Featuring cameos from fan-favorites Anna, Étienne, Lola, and Cricket, this sweet and sexy story of true love—set against the stunning backdrops of New York City, Paris, and Barcelona—is a swoonworthy conclusion to Stephanie Perkins’s beloved series. - Summary from Goodreads
The main character is Isla (EYE-la), who we met in Anna and the French Kiss. She's a shy, intelligent girl, who has been in love with Josh since she was a freshman. I loved her character from the first line, where she said, "It's midnight, it's sweltering, and I might be high on Vicodin, but that guy--that guy right over there--that's him." The first chapter continues to be full of sweet and awkward dialogue, and the book goes from there.
It takes place mostly in New York and at SOAP in Paris. Because Isla is a duel citizen she is familiar with both cities and sees then as a local, not a visitor, would. A lot of the places visited in ANNA are mentioned in passing in ISLA which made me feel nostalgic. Isla also visits Barcelona which is a more of a touristy experience because she is seeing it all for the first time.
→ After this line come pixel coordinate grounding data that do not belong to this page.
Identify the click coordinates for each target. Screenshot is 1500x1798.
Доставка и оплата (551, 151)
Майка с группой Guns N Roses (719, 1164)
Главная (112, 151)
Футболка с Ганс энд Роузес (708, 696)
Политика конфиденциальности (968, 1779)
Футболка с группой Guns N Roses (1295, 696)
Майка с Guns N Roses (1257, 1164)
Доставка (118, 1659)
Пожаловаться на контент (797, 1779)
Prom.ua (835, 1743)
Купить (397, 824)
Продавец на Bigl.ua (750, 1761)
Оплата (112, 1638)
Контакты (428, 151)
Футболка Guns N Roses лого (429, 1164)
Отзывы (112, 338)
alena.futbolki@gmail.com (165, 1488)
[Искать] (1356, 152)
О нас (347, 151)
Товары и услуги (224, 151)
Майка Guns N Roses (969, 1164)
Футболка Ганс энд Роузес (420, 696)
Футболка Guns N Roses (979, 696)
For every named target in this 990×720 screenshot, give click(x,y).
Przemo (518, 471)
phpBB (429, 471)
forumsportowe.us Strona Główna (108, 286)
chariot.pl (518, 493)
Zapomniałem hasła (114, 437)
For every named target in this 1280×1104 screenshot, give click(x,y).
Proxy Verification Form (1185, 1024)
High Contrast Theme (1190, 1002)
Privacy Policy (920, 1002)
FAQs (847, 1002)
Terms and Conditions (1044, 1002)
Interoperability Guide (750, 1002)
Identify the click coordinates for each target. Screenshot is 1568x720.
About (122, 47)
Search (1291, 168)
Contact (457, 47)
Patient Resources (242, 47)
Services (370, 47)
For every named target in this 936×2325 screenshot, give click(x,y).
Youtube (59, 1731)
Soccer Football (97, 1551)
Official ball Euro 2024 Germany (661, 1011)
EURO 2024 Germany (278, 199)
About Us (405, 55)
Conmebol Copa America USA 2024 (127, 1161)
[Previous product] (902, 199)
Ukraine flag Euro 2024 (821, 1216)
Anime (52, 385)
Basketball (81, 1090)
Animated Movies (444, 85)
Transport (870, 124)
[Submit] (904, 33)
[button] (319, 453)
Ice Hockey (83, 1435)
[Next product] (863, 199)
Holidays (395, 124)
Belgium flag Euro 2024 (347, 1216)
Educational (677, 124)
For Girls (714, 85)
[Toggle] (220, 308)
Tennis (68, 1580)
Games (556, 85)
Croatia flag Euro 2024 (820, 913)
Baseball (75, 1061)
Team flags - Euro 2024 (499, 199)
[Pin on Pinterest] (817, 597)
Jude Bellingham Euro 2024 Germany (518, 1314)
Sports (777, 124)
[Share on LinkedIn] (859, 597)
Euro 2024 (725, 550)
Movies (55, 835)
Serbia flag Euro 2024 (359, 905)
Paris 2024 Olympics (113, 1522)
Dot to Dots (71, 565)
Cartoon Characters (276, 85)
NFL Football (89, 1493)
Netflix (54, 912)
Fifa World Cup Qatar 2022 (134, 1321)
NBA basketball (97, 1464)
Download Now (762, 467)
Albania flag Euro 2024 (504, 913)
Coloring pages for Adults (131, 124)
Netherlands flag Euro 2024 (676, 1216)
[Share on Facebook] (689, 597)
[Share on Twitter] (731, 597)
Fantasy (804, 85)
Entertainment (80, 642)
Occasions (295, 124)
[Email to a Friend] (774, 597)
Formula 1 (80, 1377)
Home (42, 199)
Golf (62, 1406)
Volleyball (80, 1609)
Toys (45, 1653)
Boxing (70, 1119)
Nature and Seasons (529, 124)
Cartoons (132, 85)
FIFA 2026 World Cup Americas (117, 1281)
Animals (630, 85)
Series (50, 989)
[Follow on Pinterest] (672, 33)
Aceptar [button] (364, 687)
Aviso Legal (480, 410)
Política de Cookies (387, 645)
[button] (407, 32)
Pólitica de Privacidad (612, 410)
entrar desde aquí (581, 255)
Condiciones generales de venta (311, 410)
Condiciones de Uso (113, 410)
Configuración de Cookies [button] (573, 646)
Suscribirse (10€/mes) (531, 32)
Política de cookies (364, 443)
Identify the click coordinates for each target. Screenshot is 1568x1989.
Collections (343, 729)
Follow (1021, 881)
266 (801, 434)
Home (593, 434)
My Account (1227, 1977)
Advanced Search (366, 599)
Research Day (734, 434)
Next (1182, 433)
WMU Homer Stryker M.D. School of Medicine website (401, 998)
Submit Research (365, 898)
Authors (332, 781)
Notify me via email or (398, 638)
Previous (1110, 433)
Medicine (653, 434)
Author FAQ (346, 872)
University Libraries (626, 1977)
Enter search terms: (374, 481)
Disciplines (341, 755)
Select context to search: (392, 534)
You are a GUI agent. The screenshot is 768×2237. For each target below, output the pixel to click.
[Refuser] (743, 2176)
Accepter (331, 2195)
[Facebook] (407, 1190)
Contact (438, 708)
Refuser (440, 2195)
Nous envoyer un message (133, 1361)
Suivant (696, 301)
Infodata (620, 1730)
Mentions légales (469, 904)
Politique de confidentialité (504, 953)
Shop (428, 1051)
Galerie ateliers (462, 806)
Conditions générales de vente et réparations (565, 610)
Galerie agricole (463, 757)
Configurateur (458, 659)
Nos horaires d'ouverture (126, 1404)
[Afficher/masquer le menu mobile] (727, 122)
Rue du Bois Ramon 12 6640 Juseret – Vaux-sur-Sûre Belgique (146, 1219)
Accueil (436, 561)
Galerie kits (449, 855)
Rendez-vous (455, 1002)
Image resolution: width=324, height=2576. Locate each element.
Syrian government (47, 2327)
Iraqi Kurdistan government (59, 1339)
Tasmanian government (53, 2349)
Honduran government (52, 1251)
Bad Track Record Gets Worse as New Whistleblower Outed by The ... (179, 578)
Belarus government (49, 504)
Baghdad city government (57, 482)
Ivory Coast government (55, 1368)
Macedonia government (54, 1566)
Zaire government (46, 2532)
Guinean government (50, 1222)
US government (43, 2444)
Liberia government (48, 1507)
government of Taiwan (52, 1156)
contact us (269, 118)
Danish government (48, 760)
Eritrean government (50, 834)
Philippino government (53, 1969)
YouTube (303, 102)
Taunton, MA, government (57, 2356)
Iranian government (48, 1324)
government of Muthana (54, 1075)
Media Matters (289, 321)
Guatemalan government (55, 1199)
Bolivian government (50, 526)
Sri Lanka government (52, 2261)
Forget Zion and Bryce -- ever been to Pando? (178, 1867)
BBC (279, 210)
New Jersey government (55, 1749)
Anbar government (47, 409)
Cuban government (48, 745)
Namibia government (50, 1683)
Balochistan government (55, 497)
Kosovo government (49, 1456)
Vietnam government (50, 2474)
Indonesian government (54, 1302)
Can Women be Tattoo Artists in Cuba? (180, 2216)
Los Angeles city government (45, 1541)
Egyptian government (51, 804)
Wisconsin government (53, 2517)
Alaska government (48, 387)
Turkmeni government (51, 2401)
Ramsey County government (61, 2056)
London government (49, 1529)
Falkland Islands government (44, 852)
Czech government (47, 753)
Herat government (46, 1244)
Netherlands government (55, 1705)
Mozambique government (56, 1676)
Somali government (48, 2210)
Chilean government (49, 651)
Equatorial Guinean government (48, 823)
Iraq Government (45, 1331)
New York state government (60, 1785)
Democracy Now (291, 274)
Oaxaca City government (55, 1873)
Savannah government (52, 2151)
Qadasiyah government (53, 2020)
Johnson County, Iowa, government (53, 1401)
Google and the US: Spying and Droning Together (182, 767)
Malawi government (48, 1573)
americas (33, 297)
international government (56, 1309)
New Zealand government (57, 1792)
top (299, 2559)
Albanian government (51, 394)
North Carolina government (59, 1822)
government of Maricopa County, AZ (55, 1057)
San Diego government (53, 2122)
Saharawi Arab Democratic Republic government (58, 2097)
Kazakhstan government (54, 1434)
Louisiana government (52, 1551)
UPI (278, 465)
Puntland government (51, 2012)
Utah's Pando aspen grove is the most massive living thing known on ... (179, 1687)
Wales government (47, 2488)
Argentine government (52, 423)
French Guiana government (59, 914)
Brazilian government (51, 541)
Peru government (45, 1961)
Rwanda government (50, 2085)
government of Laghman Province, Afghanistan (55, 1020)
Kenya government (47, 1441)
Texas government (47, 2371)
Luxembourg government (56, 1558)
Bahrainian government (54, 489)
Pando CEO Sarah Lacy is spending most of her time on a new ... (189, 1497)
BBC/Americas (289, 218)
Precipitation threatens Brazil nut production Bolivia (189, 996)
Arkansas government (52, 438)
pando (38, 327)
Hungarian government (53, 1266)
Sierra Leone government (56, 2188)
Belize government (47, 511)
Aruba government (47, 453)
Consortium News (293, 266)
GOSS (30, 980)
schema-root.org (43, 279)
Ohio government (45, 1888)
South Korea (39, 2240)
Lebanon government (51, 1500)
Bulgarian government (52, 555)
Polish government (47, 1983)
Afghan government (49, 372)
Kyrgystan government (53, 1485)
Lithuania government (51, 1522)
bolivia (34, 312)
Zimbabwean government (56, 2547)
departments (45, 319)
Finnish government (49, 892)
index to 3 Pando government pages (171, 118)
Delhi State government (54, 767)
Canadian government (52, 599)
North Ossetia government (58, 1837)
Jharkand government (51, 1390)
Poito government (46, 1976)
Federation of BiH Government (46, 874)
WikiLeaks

I would say that ISLA can be read on it's own, but the characters from the previous books do make an appearance. If you haven't read the other books there's nothing that would confuse you, but meeting the characters would be like, "Well, these are pretty cool characters that I would like to know more about." instead of "MY OLD FRIENDS! HOW GREAT TO SEE YOU! *HUG*" which was totally my reaction.
ISLA is different from ANNA and LOLA because the majority of those books focus on the main characters getting together, while ISLA focuses on keeping the main characters together once they become a couple. There is plenty of drama, plenty of ups and downs, and at a certain point I actually closed the book in pain because I didn't want to see what was coming... and then I forced myself to open the book again because I HAD to see what happened. Sometimes I wanted to yell at the characters, but I really couldn't because I empathized too much. A lot of problems that come up deal with the character's own insecurity, and I just can't blame them too much.
By the end of Isla and the Happily Ever After, the characters that we fell in love with have grown and matured. All the drama and angst that they went through had a purpose because they became stronger and better people as a result of it. As a reader, that made it all worth it.